In 1998, the company bought me a film scanner, and the computer to go with it. Within a few weeks of tweaking and adjusting, I was scanning everything. That left two 500-sheet boxes of Kodak Ektamatic SC black-and-white, single-weight paper sitting on the shelves in my office. For a while I kept them, just in case I needed them, but by the following summer, I realized I would never use them, and decided to conjure some kind of fine art project I could shoot and print on this abandoned black-and-white paper. Since I have always been drawn to the high desert, I decided to go on a driving tour of New Mexico. That tour, in July of 1999, yielded less than I had hoped, since I am, by profession, a news and sports shooter, with little experience at the time shooting fine art in the desert. I might have made 15 passable images, but it served to inspire me to return and shoot black-and-white again in September 2000. My film was usually Panatomic-X for 35mm, and Verichrome Pan Film for medium format. Occasionally I would play around with Technical Pan Film or High Speed Infrared, or even more rarely, Ilford and Agfa films.

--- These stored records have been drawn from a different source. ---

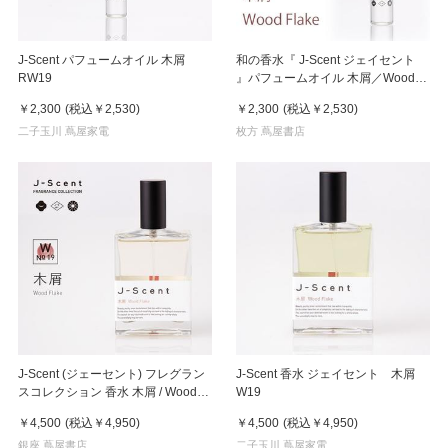
J-Scent パフュームオイル 木屑
和の香水『 J-Scent ジェイセント
RW19
』パフュームオイル 木屑／Wood
Flake 10ml
￥2,300
(税込
￥2,530
)
￥2,300
(税込
￥2,530
)
二子玉川 蔦屋家電
枚方 蔦屋書店
J-Scent (ジェーセント) フレグラン
J-Scent 香水 ジェイセント 木屑
スコレクション 香水 木屑 / Wood
W19
Flake Eau De Parfum 50mL
￥4,500
(税込
￥4,950
)
￥4,500
(税込
￥4,950
)
銀座 蔦屋書店
二子玉川 蔦屋家電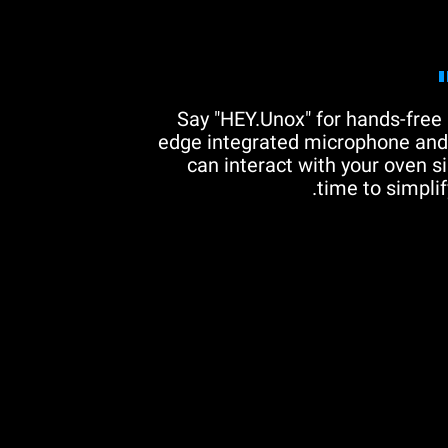
Say "HEY.Unox" for hands-free 
edge integrated microphone and 
can interact with your oven si
time to simplif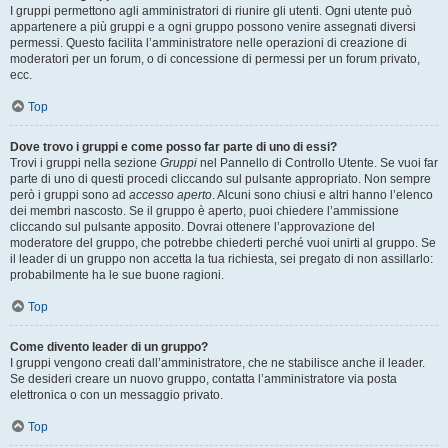
I gruppi permettono agli amministratori di riunire gli utenti. Ogni utente può
appartenere a più gruppi e a ogni gruppo possono venire assegnati diversi
permessi. Questo facilita l’amministratore nelle operazioni di creazione di
moderatori per un forum, o di concessione di permessi per un forum privato,
ecc.
Top
Dove trovo i gruppi e come posso far parte di uno di essi?
Trovi i gruppi nella sezione
Gruppi
nel Pannello di Controllo Utente. Se vuoi far
parte di uno di questi procedi cliccando sul pulsante appropriato. Non sempre
però i gruppi sono ad
accesso aperto
. Alcuni sono chiusi e altri hanno l’elenco
dei membri nascosto. Se il gruppo è aperto, puoi chiedere l’ammissione
cliccando sul pulsante apposito. Dovrai ottenere l’approvazione del
moderatore del gruppo, che potrebbe chiederti perché vuoi unirti al gruppo. Se
il leader di un gruppo non accetta la tua richiesta, sei pregato di non assillarlo:
probabilmente ha le sue buone ragioni.
Top
Come divento leader di un gruppo?
I gruppi vengono creati dall’amministratore, che ne stabilisce anche il leader.
Se desideri creare un nuovo gruppo, contatta l’amministratore via posta
elettronica o con un messaggio privato.
Top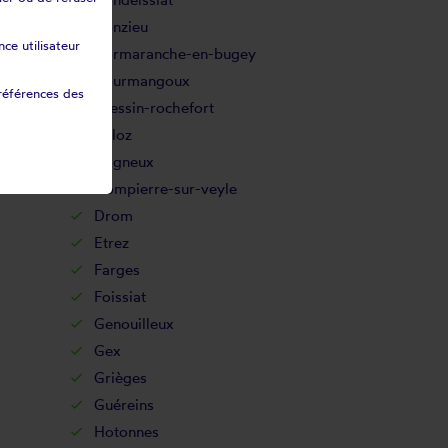
Conzieu
ce utilisateur
Cormaranche-en-bugey
Courmangoux
références des
Cressin-rochefort
Culoz
Dagneux
Dompierre-sur-veyle
Drom
Etrez
Farges
Foissiat
Genouilleux
Gex
Grièges
Guéreins
Hotonnes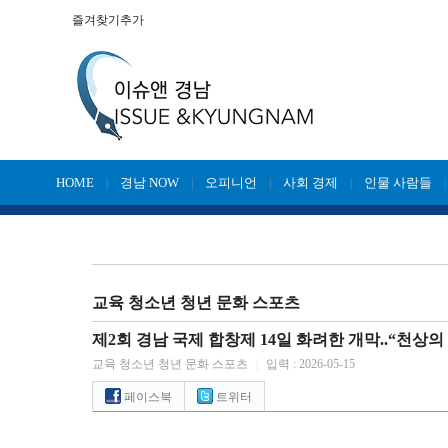
즐겨찾기추가
HOME
경남 NOW
오피니언
사회 경제
인물 사람들
|
|
|
|
교육 청소년 청년 문화 스포츠
제2회 경남 국제 합창제 14일 화려한 개막..“천상의
교육 청소년 청년 문화 스포츠
|
입력 : 2026-05-15
페이스북
트위터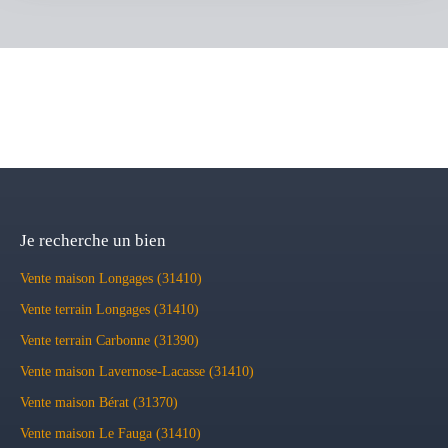
Je recherche un bien
Vente maison Longages (31410)
Vente terrain Longages (31410)
Vente terrain Carbonne (31390)
Vente maison Lavernose-Lacasse (31410)
Vente maison Bérat (31370)
Vente maison Le Fauga (31410)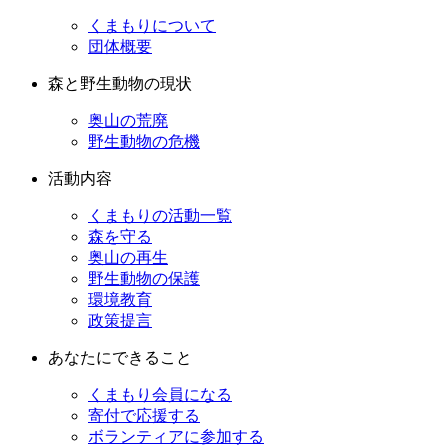
くまもりについて
団体概要
森と野生動物の現状
奥山の荒廃
野生動物の危機
活動内容
くまもりの活動一覧
森を守る
奥山の再生
野生動物の保護
環境教育
政策提言
あなたにできること
くまもり会員になる
寄付で応援する
ボランティアに参加する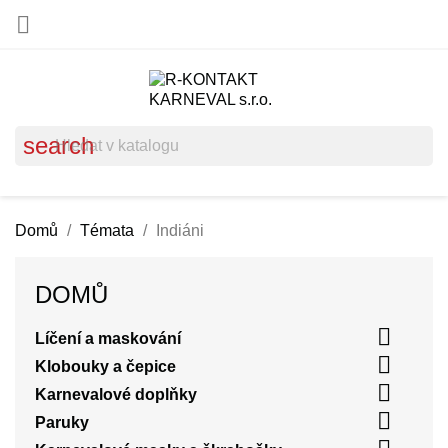

search
Domů
Témata
Indiáni
DOMŮ

Líčení a maskování

Klobouky a čepice

Karnevalové doplňky

Paruky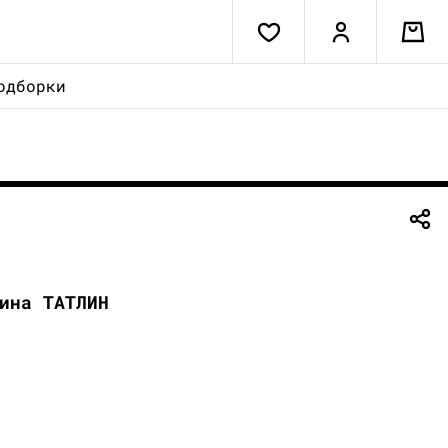
одборки
ина ТАТЛИН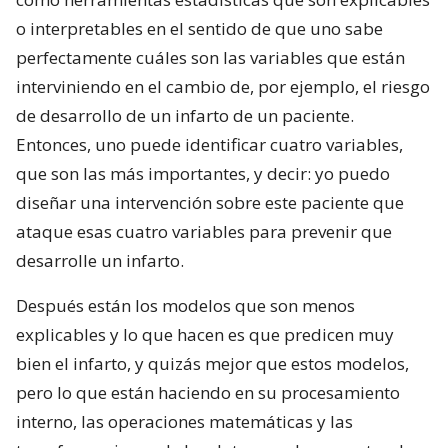
o interpretables en el sentido de que uno sabe
perfectamente cuáles son las variables que están
interviniendo en el cambio de, por ejemplo, el riesgo
de desarrollo de un infarto de un paciente.
Entonces, uno puede identificar cuatro variables,
que son las más importantes, y decir: yo puedo
diseñar una intervención sobre este paciente que
ataque esas cuatro variables para prevenir que
desarrolle un infarto.
Después están los modelos que son menos
explicables y lo que hacen es que predicen muy
bien el infarto, y quizás mejor que estos modelos,
pero lo que están haciendo en su procesamiento
interno, las operaciones matemáticas y las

I have boxes and boxes of black-and-white prints spanning a couple of decades. When I get them out, I am reminded of the pleasure black-and-white shooting provided me, and of how much my photography owes this heritage.
The image you’ve shared here makes it clear why B&W film is so far superior to digital. The details in the textures are what stand out to me as well as the fact that the blacks are really black. Those of us with film as our foundation will always long for this kind of look and texture; it’s different and to me far superior.